I started to explain to her that vampires are the age they die at forever. That they don’t grow older, but they don’t become younger either. But Damian stopped me from explaining it to her. He whispered, “Later. Give her some time.”

“Where’s Frankie?”

“Your son?”

“My husband. Where’s Frankie?”

I looked at Damian, because Frankie hadn’t made it. He’d had a bad heart for years, and the doctors theorized that the shock of being drained of blood, or maybe seeing his granddaughter as a vampire, had been too much for him. Who the hell knew? If you had a bad ticker, how the hell would you ever survive the horrorfest that had befallen this family?

The youngest daughter hadn’t made it either. Her throat had been so small that the fangs had pierced too much and collapsed her windpipe. She’d suffocated before she could bleed out, so no vampirism for her.

“Who did this to you, Edna?” I asked, and my voice was gentler than it had been. It was all just so awful.

“Who did the voices belong to,” Damian asked, “the ones that promised you eternal youth? Who told you that?”

“He did.”

“Who is he?” I asked.

“He came with Katie. She brought him home. He found her when she was lost and he brought her back to us.”

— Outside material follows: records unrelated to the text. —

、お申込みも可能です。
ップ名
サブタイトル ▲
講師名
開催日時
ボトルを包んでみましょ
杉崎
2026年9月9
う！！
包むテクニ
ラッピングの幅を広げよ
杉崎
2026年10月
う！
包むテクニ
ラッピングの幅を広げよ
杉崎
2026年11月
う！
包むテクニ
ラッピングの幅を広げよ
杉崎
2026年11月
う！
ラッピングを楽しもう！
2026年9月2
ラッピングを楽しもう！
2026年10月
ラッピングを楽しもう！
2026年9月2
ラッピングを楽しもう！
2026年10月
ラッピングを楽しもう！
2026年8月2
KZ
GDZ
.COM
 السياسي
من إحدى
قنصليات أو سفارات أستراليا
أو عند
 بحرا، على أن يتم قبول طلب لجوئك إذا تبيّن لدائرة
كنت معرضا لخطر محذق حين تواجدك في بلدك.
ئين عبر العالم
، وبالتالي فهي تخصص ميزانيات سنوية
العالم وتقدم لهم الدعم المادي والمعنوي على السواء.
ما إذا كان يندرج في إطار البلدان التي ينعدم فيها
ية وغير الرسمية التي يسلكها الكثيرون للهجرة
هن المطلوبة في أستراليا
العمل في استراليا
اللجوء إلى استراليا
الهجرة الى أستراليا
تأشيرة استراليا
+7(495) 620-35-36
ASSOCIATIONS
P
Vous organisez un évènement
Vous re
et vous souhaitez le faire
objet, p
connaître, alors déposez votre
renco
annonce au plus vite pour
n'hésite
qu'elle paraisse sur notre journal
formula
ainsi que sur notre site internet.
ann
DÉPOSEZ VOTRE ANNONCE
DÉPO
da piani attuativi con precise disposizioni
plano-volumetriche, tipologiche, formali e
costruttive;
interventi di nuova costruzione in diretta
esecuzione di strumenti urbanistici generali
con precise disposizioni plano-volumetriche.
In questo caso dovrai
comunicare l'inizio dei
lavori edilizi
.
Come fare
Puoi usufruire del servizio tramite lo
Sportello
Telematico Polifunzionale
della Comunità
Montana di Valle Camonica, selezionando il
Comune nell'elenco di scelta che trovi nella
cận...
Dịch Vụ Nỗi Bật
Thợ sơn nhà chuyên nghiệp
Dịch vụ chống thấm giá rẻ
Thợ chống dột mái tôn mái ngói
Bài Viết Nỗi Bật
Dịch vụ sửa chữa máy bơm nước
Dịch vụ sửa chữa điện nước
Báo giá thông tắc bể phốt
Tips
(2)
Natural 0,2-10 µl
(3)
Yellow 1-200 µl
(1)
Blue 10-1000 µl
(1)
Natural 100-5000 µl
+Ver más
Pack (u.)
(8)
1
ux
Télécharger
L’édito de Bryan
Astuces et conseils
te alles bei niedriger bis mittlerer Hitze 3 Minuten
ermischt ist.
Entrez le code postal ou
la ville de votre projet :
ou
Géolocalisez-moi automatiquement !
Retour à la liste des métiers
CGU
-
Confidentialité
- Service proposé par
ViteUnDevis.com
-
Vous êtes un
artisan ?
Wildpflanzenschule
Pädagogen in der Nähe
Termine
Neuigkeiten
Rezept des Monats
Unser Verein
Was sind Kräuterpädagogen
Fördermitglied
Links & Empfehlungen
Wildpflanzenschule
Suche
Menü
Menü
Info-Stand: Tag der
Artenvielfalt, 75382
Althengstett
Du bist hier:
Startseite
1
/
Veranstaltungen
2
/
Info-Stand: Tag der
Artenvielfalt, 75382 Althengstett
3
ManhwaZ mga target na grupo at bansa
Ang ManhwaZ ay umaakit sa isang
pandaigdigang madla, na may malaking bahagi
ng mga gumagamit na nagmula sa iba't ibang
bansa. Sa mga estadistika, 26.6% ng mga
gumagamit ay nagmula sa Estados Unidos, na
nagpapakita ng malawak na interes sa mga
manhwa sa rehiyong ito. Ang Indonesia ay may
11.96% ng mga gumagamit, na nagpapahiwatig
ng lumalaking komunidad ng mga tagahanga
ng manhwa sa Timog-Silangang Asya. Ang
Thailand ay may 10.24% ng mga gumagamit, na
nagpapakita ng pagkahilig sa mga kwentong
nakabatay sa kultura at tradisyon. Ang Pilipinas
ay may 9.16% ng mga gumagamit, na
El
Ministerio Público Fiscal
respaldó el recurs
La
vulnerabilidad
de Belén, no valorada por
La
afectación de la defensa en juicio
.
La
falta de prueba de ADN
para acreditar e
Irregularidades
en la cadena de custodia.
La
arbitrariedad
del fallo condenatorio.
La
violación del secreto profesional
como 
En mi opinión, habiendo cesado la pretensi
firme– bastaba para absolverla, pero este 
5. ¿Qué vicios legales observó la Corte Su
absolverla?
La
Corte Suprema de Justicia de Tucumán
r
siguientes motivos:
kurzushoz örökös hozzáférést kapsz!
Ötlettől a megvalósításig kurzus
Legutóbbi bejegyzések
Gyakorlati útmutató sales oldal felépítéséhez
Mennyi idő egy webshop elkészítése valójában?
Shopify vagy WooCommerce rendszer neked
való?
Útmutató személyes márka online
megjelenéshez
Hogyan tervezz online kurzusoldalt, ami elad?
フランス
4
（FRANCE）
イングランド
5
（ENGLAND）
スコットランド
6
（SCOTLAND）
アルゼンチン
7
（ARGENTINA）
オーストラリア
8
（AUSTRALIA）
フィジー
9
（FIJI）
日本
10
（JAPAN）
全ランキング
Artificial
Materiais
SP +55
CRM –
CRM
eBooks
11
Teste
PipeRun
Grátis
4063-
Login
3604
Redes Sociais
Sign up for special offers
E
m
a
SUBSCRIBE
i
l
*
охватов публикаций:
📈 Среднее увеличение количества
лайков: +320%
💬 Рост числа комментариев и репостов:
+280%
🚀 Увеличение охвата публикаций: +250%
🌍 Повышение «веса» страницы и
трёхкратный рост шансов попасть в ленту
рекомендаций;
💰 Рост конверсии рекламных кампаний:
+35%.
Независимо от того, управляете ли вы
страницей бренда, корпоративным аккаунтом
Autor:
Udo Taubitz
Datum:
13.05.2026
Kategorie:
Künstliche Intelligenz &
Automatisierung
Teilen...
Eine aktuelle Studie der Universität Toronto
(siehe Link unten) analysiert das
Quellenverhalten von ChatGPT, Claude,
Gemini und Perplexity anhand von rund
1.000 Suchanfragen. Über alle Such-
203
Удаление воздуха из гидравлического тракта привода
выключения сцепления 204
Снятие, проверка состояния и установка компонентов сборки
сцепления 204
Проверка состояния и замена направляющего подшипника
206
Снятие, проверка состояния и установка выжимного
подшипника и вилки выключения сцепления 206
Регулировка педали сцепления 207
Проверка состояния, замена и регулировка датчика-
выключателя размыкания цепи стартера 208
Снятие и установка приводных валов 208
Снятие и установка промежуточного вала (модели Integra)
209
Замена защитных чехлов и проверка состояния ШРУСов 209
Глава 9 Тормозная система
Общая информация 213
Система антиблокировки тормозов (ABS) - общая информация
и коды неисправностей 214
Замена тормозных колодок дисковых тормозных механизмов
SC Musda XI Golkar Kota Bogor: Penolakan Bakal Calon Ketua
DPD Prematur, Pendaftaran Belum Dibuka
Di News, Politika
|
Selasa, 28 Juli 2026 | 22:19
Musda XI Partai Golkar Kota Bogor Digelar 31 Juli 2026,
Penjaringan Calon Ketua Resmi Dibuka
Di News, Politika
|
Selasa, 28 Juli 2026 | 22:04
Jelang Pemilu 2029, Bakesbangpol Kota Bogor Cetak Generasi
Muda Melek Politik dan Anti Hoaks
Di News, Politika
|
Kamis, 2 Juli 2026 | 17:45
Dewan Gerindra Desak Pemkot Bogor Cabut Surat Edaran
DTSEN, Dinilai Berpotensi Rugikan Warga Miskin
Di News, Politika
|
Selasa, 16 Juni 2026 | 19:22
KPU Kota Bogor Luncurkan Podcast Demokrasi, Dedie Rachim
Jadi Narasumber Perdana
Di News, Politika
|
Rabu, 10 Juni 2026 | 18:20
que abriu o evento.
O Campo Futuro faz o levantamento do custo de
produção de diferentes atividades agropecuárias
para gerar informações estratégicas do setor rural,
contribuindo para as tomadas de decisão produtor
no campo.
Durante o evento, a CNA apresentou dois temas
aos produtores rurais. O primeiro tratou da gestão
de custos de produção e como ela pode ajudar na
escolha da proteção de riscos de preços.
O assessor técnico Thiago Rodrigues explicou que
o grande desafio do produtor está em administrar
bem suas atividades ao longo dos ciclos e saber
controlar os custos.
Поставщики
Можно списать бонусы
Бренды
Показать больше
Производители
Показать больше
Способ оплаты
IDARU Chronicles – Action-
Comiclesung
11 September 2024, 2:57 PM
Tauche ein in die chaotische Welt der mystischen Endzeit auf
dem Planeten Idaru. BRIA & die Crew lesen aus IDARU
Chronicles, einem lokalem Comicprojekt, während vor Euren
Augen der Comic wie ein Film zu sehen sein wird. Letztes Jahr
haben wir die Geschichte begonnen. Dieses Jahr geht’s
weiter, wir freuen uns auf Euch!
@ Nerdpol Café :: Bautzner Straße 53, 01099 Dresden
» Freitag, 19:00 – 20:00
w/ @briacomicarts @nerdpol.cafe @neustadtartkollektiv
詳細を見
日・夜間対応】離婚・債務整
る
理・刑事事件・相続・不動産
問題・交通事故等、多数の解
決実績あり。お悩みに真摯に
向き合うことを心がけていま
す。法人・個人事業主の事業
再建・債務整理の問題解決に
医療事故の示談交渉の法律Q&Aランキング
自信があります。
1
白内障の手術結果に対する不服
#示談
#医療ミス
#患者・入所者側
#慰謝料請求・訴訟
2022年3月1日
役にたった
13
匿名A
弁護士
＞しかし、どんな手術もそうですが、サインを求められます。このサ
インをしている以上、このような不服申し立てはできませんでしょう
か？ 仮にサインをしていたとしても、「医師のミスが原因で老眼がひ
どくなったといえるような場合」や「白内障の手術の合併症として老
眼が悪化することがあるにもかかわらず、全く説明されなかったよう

“What was his name, this Good Samaritan?” I asked.

She smiled at me. “Yes, he was a Good Samaritan. He found Katie and brought her back to us. He told us that we could all be together forever and never grow old, never die. I remember his eyes . . .” She frowned. “Or I don’t remember his eyes. I don’t know if I remember what color his eyes were, but they were like stars.”

We questioned her for a while longer, but all we learned was that the man had short, dark hair, maybe black, maybe brown. He was Caucasian. He was young, but since she was in her early seventies, that could have meant anything from teens to fifties. His eyes had glowed like stars, which could have meant they were paler colored, gray, or pale blue, or it could just have meant that she remembered them glowing, but not the color.

Edna’s son, Katie’s father, remembered even less. His memory seemed to stop with Katie at the door. She’d come home. She wasn’t dead. That’s where he stopped. It was more merciful than what Edna remembered.